WHAT IS EXPECTED: Without including any images, set down the records below exactly.

[Dataset entries]
----------------
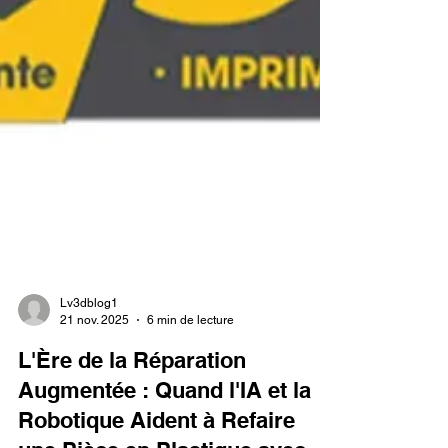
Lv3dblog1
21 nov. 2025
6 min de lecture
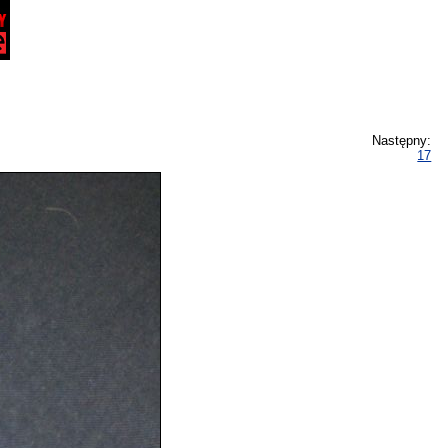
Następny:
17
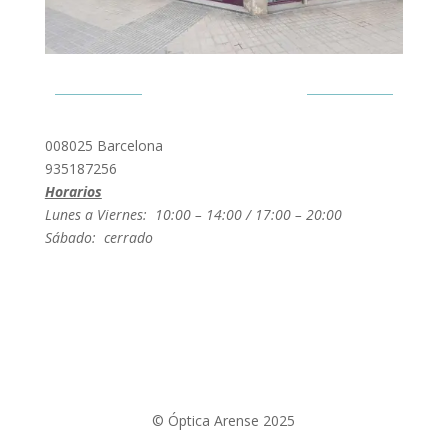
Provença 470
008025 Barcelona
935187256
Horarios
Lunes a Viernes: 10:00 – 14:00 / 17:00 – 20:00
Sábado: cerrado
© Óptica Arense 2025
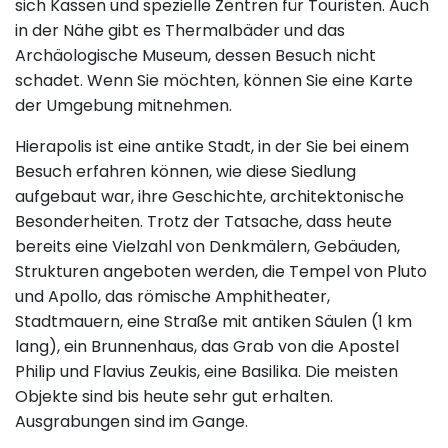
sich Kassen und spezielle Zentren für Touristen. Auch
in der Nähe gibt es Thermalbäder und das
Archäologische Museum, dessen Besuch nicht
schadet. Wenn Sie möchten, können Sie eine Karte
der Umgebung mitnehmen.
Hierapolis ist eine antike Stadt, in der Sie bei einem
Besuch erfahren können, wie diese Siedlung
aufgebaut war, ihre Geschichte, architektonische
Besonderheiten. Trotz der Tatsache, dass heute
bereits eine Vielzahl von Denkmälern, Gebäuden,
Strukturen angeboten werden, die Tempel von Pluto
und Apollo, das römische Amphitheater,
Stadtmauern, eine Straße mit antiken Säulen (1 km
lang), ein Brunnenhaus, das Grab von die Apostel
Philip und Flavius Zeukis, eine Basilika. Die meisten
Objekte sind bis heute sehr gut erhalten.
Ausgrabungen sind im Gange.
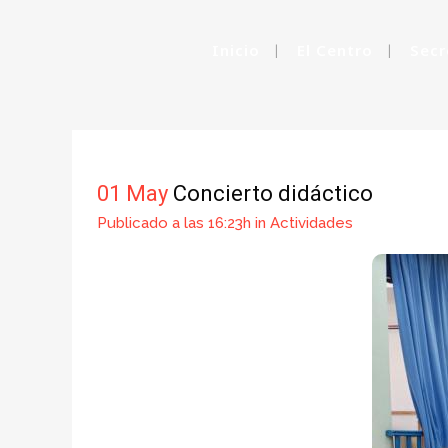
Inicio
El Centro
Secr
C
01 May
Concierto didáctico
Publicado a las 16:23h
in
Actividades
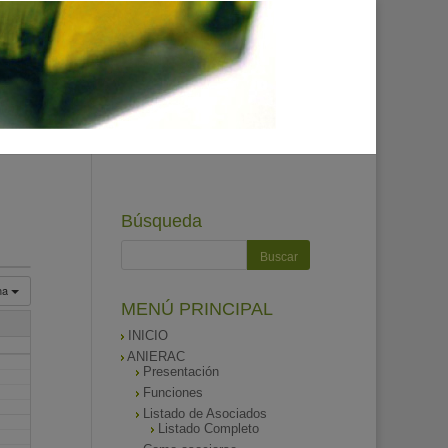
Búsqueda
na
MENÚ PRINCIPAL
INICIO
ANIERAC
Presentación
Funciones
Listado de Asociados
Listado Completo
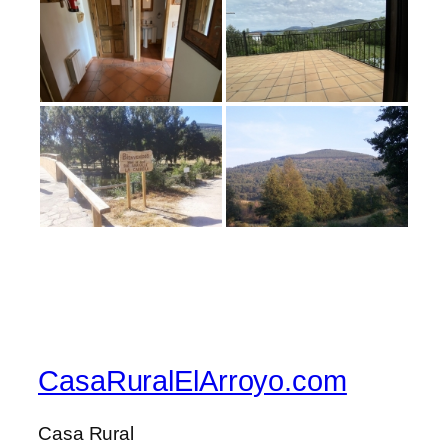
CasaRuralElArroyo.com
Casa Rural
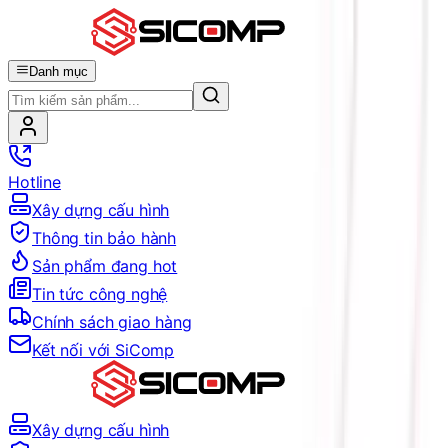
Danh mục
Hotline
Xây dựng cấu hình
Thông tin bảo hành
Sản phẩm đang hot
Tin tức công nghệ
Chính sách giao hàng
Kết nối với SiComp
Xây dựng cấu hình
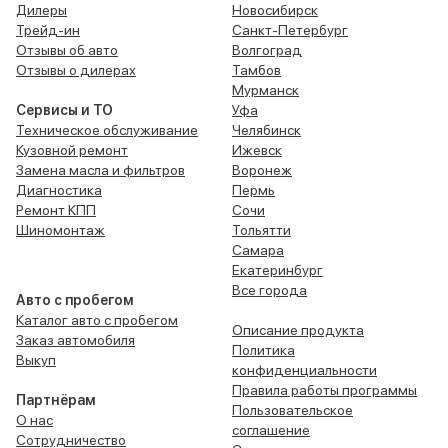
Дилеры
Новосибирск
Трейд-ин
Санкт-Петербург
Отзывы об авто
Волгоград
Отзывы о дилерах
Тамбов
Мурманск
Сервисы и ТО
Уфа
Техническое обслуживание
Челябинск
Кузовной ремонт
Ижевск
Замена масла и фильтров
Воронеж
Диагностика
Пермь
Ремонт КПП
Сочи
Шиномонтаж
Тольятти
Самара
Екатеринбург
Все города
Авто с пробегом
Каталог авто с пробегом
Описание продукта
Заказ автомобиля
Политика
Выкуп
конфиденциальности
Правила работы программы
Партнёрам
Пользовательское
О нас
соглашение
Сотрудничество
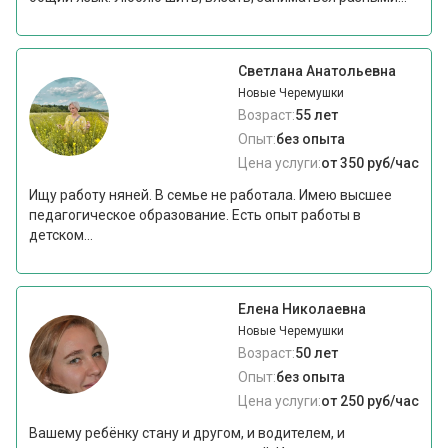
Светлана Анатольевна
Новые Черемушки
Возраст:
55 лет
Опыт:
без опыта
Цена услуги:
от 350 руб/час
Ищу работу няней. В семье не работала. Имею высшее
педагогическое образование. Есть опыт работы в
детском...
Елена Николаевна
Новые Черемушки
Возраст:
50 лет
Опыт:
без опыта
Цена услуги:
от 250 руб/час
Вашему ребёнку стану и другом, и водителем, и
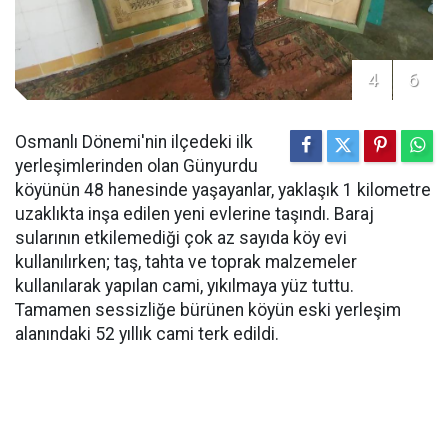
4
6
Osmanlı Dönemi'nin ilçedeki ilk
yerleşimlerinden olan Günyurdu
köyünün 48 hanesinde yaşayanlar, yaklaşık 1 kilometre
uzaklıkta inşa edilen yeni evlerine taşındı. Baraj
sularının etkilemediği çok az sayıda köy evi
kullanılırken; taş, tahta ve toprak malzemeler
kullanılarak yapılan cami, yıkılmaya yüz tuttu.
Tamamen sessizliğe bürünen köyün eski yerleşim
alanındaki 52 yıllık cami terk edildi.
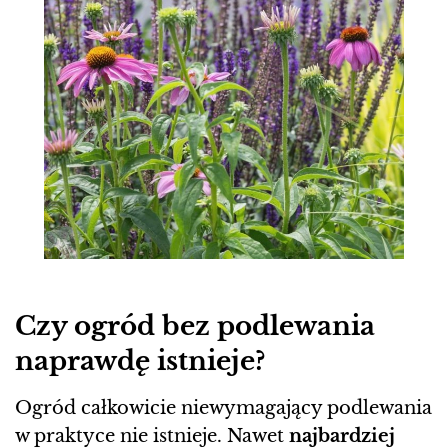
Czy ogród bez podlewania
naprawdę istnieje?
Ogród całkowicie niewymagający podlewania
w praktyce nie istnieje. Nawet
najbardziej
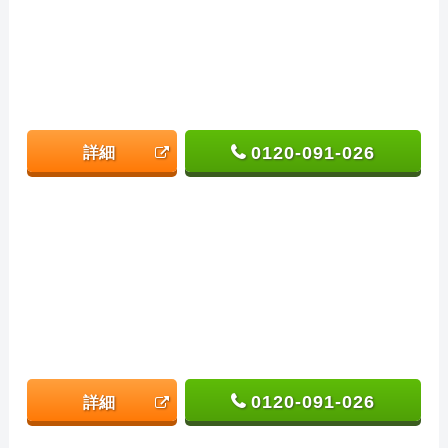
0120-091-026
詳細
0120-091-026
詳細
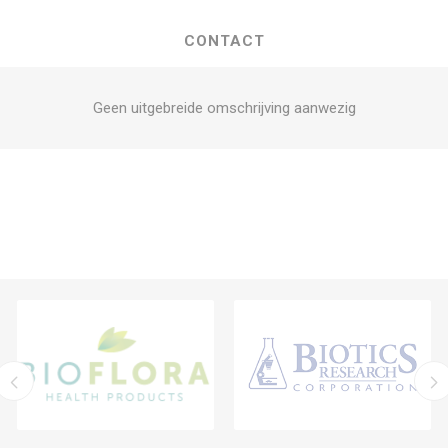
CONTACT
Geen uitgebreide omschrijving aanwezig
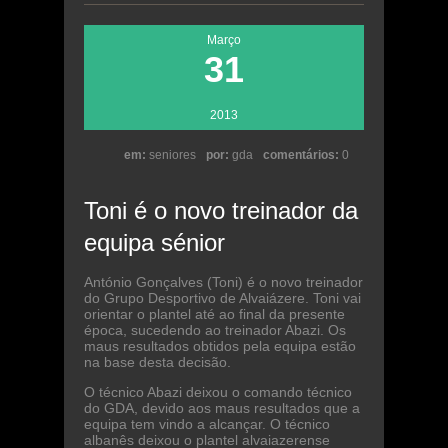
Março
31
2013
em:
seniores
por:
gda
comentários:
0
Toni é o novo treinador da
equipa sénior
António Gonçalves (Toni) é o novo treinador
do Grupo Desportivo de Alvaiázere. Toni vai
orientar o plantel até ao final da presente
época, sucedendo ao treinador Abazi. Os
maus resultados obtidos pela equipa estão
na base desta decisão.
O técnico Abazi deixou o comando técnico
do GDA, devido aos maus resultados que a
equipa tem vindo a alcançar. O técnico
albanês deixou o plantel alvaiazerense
----------------
OUTPUT OF THE EXERCISE:
Lv3dblog1
21 nov. 2025
6 min de lecture
Następny:
17
Provença 470
008025 Barcelona
935187256
Horarios
Lunes a Viernes: 10:00 – 14:00 / 17:00 – 20:00
Sábado: cerrado
© Óptica Arense 2025
sich Kassen und spezielle Zentren für Touristen. Auch
in der Nähe gibt es Thermalbäder und das
Archäologische Museum, dessen Besuch nicht
schadet. Wenn Sie möchten, können Sie eine Karte
der Umgebung mitnehmen.
Hierapolis ist eine antike Stadt, in der Sie bei einem
Besuch erfahren können, wie diese Siedlung
aufgebaut war, ihre Geschichte, architektonische
Besonderheiten. Trotz der Tatsache, dass heute
bereits eine Vielzahl von Denkmälern, Gebäuden,
Strukturen angeboten werden, die Tempel von Pluto
und Apollo, das römische Amphitheater,
Stadtmauern, eine Straße mit antiken Säulen (1 km
lang), ein Brunnenhaus, das Grab von die Apostel
Philip und Flavius Zeukis, eine Basilika. Die meisten
Objekte sind bis heute sehr gut erhalten.
Ausgrabungen sind im Gange.
Inicio
El Centro
Secr
C
01 May
Concierto didáctico
Publicado a las 16:23h
in
Actividades
Búsqueda
na
MENÚ PRINCIPAL
INICIO
ANIERAC
Presentación
Funciones
Listado de Asociados
Listado Completo
CasaRuralElArroyo.com
Casa Rural
Danh mục
Hotline
Xây dựng cấu hình
Thông tin bảo hành
Sản phẩm đang hot
Tin tức công nghệ
Chính sách giao hàng
Kết nối với SiComp
Xây dựng cấu hình
Дилеры
Новосибирск
Трейд-ин
Санкт-Петербург
Отзывы об авто
Волгоград
Отзывы о дилерах
Тамбов
Мурманск
Сервисы и ТО
Уфа
Техническое обслуживание
Челябинск
Кузовной ремонт
Ижевск
Замена масла и фильтров
Воронеж
Диагностика
Пермь
Ремонт КПП
Сочи
Шиномонтаж
Тольятти
Самара
Екатеринбург
Все города
Авто с пробегом
Каталог авто с пробегом
Описание продукта
Заказ автомобиля
Политика
Выкуп
конфиденциальности
Правила работы программы
Партнёрам
Пользовательское
О нас
соглашение
Сотрудничество
Светлана Анатольевна
Новые Черемушки
Возраст:
55 лет
Опыт:
без опыта
Цена услуги:
от 350 руб/час
Ищу работу няней. В семье не работала. Имею высшее
педагогическое образование. Есть опыт работы в
детском...
Елена Николаевна
Новые Черемушки
Возраст:
50 лет
Опыт:
без опыта
Цена услуги:
от 250 руб/час
Вашему ребёнку стану и другом, и водителем, и
4
6
Osmanlı Dönemi'nin ilçedeki ilk
yerleşimlerinden olan Günyurdu
köyünün 48 hanesinde yaşayanlar, yaklaşık 1 kilometre
uzaklıkta inşa edilen yeni evlerine taşındı. Baraj
sularının etkilemediği çok az sayıda köy evi
kullanılırken; taş, tahta ve toprak malzemeler
kullanılarak yapılan cami, yıkılmaya yüz tuttu.
Tamamen sessizliğe bürünen köyün eski yerleşim
alanındaki 52 yıllık cami terk edildi.
Czy ogród bez podlewania
naprawdę istnieje?
Ogród całkowicie niewymagający podlewania
w praktyce nie istnieje. Nawet
najbardziej
0120-091-026
詳細
0120-091-026
詳細
CONTACT
Geen uitgebreide omschrijving aanwezig
Março
31
2013
em:
seniores
por:
gda
comentários:
0
Toni é o novo treinador da
equipa sénior
António Gonçalves (Toni) é o novo treinador
do Grupo Desportivo de Alvaiázere. Toni vai
orientar o plantel até ao final da presente
época, sucedendo ao treinador Abazi. Os
maus resultados obtidos pela equipa estão
na base desta decisão.
O técnico Abazi deixou o comando técnico
do GDA, devido aos maus resultados que a
equipa tem vindo a alcançar. O técnico
albanês deixou o plantel alvaiazerense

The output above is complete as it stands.